Site 3 as described in Exhibit 4, figure 28 is said to be close to Magpie Creek at a point where the creek crosses McClellan Air Force Base. Wastes found buried in Site 3 were generally moist or slightly moist except when perched water was encountered at the north end of the site soil beneath the wastes were not saturated. In the Hydrogeologic Assessment Report of Area C McClellan Air Force Base, prepared by the staff of Environmental and Earth Sciences for Area C (Exhibit N) mention was made of the perched unconfined and confined water bodies in Area C.

There is some evidence of small, very limited, moist soil of perched ground water bodies below Area C (McLaren, 1986). These reported findings do not indicate a major perched water body or do they suggest much lateral extent to any of these small water bodies.

(exhibit N VIII-2)

According to Dr. Todd, and I find:

Extensive research has been done at McClellan Air Force Base to investigate the nature and extent of ground water supply and the extent of waste migration.

Hundreds of boreholes have been drilled to monitor the nature and extent of the waste migration.
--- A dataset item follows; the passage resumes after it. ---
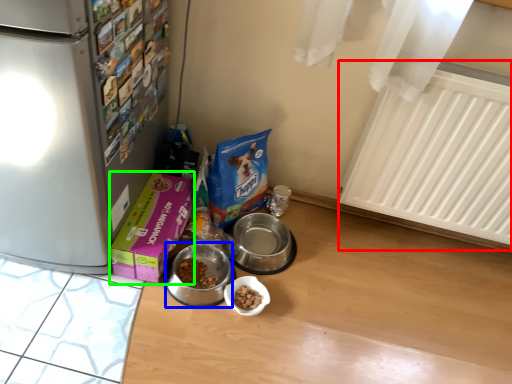 Question: Which object is the farthest from radiator (highlighted by a red box)? Choose among these: appliance (highlighted by a blue box) or box (highlighted by a green box).

Choices:
 (A) appliance
 (B) box

Answer: (B) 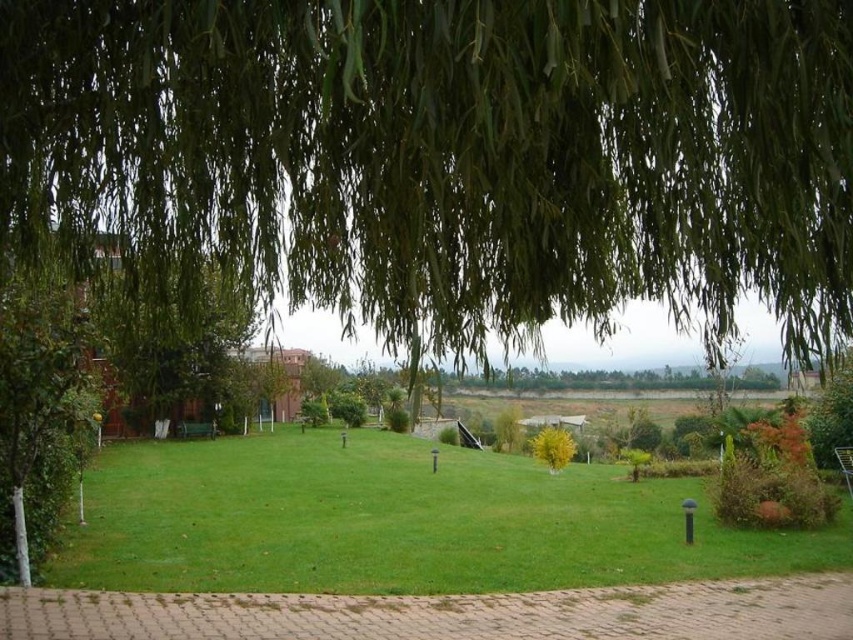 Question: Does green leafy willow at upper center appear on the left side of yellow-green leafy tree at center?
Many of the potential waste sites on McClellan AFB have been investigated, and hundreds of soil borings have been made. Wells have been drilled off-site, and wells to the north, west, and south of McClellan AFB have been inventoried. Periodic sampling of the water and sediments from these wells has been performed. Thousands of chemical determinations have been made to quantify the wastes in time and space.

These data and interpretation of the data are available in more than 130 reports prepared by the Radian Corporation, McLaren Environmental Engineering, Metcalf & Eddy Engineers, J.H. Kleinfelder and Associates, S.S. Papadopulos and Associates, Inc., Luhdorff and Scalmanini, Consulting Engineers, Engineering Science CHZM Hill, some U.S. Air Force reports, and some U.S. Geological Survey reports. These reports are on file at McClellan AFB, and copies have been furnished to appropriate state and Federal agencies.

(exhibit IV VIII-14)

Dr. Todd also testified, and I find:

That research indicates one source of contaminated perched water, but no evidence of lateral migration of contaminants into surface waters from waste sites on McClellan AFB into surface waters on the Base.

Although some of the contamination sites, or potentially contamination sites, are close by surface water channels on the Base, it is necessary to determine the depth at which contamination is found, since if the contamination is below the bottom of the channel it will not enter the surface waters in the channel.

Horizontal movement of contaminated material by water is probable because of underlying lens of clay or hardpan, but the depth size and the location of the lens, the amount of permeable material, and the amount of water required to saturate the permeable material are all factors which will affect the extent of lateral and vertical movement of the contamination.

I find:

That McClellan Ecological has failed to prove by persuasive evidence that perched ground water containing contaminants from waste sites on McClellan Air Force Base are presently discharged into the surface water of creeks crossing the Base.

I conclude that McClellan Ecological Seepage has failed to carry its burden of proof and failed to carry "the ultimate burden of persuasion that ground water is being discharged to surface water [creeks] and that such ground water contains contaminants from McClellan waste pits.